Nos movemos en un mundo al cual, por razones de higiene mental, nos desconectamos de manera inconsciente; pasando dejando pasar, haciendo sin hacer, viviendo sin vivir...

El corazón se nos ha convertido en un trozo de pedernal que no percibe, o se niega a percibir, las señales que le envía nuestro cerebro. El cual también, de manera lamentable, se nos ha cubierto de un especial teflón que le impide asimilar la dimensión de los acontecimientos...

Todo esto nos ha convertido en seres indiferentes, ya no sólo ante el dolor de los demás, sino hasta ante el dolor propio.

Hubo un tiempo en que fuimos mezquinos, cicateros y avaros de nuestra seguridad y de la de los nuestros creyendo, ilusos, que todo lo que acontecía en el rasero violento de nuestra comunidad jamás nos iba a tocar a nosotros ni a ninguno de nuestros seres queridos o conocidos... Así fuimos avanzando, creyendo que crecíamos y que el "mundo" estaba "afuera y muy, muy lejos"...

Cuando despertamos ya teníamos las manos y el alma completamente manchadas por la sangre de nuestros hijos, seres queridos, amigos y conocidos.

El cerebro busca "mecanismos de defensa" y obliga a su poseedor a "creer" que el dolor, la violencia y la inseguridad no existen. Por eso lo incomunica y lo convierte en un autómata autista que, según él, "toma las cosas con calma"... Una persona en estas condiciones se transforma en un ente pasivo, ensimismado, apático, abúlico y desinteresado, que se convierte en presa fácil para los "fieras" de la delincuencia y el crimen organizado... Son como las ovejas que ven venir al lobo y no corren. Como los bebés focas que observan acercarse al asesino con un garrote en la mano y no huyen... ¡En eso nos hemos convertido! ¡En víctimas indefensas!... Y ya no porque "alguien" venga a defendernos, sino por algo peor: nosotros ya no podemos, ni queremos, ni nos interesa, ni nos llama la atención defendernos... "Total ¿para qué?, si de todos modos va a pasar"... Parece ser esa la triste premisa de nuestros tiempos.

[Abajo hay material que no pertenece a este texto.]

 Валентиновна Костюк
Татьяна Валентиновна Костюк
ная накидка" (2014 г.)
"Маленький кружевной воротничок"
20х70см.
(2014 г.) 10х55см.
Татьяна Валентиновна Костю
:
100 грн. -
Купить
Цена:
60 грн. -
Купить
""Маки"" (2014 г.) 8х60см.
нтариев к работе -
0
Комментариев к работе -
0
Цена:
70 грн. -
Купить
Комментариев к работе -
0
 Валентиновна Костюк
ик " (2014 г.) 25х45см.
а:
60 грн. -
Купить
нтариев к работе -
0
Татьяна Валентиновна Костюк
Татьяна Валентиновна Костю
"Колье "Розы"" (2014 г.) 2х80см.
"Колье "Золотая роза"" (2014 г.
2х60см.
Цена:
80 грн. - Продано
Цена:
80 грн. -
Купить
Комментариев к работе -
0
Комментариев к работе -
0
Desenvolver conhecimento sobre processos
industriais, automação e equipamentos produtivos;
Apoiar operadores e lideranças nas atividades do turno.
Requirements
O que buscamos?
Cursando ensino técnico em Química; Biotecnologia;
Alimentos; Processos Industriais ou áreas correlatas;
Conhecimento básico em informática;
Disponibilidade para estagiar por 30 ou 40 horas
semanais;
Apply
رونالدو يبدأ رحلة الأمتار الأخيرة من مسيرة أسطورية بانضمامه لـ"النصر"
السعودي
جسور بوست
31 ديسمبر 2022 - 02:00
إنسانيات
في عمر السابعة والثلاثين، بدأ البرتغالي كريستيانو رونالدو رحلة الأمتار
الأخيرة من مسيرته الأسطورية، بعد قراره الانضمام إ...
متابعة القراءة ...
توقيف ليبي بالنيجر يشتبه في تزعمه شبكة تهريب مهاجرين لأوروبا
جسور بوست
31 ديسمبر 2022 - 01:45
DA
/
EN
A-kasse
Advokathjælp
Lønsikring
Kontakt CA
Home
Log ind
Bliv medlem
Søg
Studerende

Hoy, reitero, una vez más la violencia se ha cebado con la sangre de un inocente, de alguien que hizo de su vida un trabajo fecundo y creador en todos los campos que el transitar de su existencia le ofreció... Una persona atenta, tranquila, franca, conciliadora e institucional... Un político de pensamiento y profundidad. Un político de forma y fondo. Un político de organización y acción. Un político de estrategias y tácticas... Un servidor público inteligente, presto a la asistencia y el beneficio de quienes se aproximaban a él en busca de la redención de sus intranquilidades... En suma, nuestro estado, nuestras organizaciones políticas, nuestras instituciones, nuestras comunidades y nuestros sentimientos, han sido lacerados al arrebatarnos de manera cruel la presencia física de un gran hombre: Miguel Etzel Maldonado.

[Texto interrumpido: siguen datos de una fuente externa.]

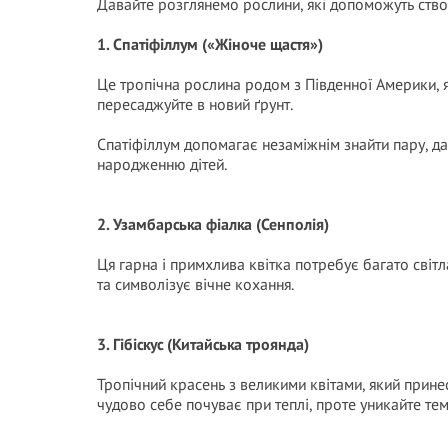
Давайте розглянемо рослини, які допоможуть ство
1. Спатіфіллум («Жіноче щастя»)
Це тропічна рослина родом з Південної Америки, я
пересаджуйте в новий ґрунт.
Спатіфіллум допомагає незаміжнім знайти пару, да
народженню дітей.
2. Узамбарська фіалка (Сенполія)
Ця гарна і примхлива квітка потребує багато світл
та символізує вічне кохання.
3. Гібіскус (Китайська троянда)
Тропічний красень з великими квітами, який принес
чудово себе почуває при теплі, проте уникайте те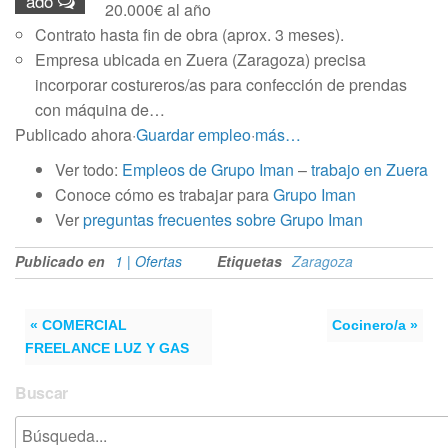
ado
20.000€ al año
Contrato hasta fin de obra (aprox. 3 meses).
Empresa ubicada en Zuera (Zaragoza) precisa
incorporar costureros/as para confección de prendas
con máquina de…
Publicado ahora
·
Guardar empleo
·
más…
Ver todo:
Empleos de Grupo Iman
–
trabajo en Zuera
Conoce cómo es trabajar para
Grupo Iman
Ver
preguntas frecuentes sobre Grupo Iman
Publicado en
1 | Ofertas
Etiquetas
Zaragoza
« COMERCIAL
Cocinero/a »
FREELANCE LUZ Y GAS
Buscar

Se hace el llamado a toda la comunidad para que de una vez por todas despertemos de esta espantosa somnolencia, de este pantanoso adormilamiento y abandonemos la poderosa droga del "importapoquismo", haciendo causa común con todos aquellos que todavía creen, y creemos, que podemos lograr una sociedad tranquila y progresista, para heredársela a nuestros hijos.

PD. Nuevamente el más sentido pésame a la familia del amigo Miguel Etzel Maldonado.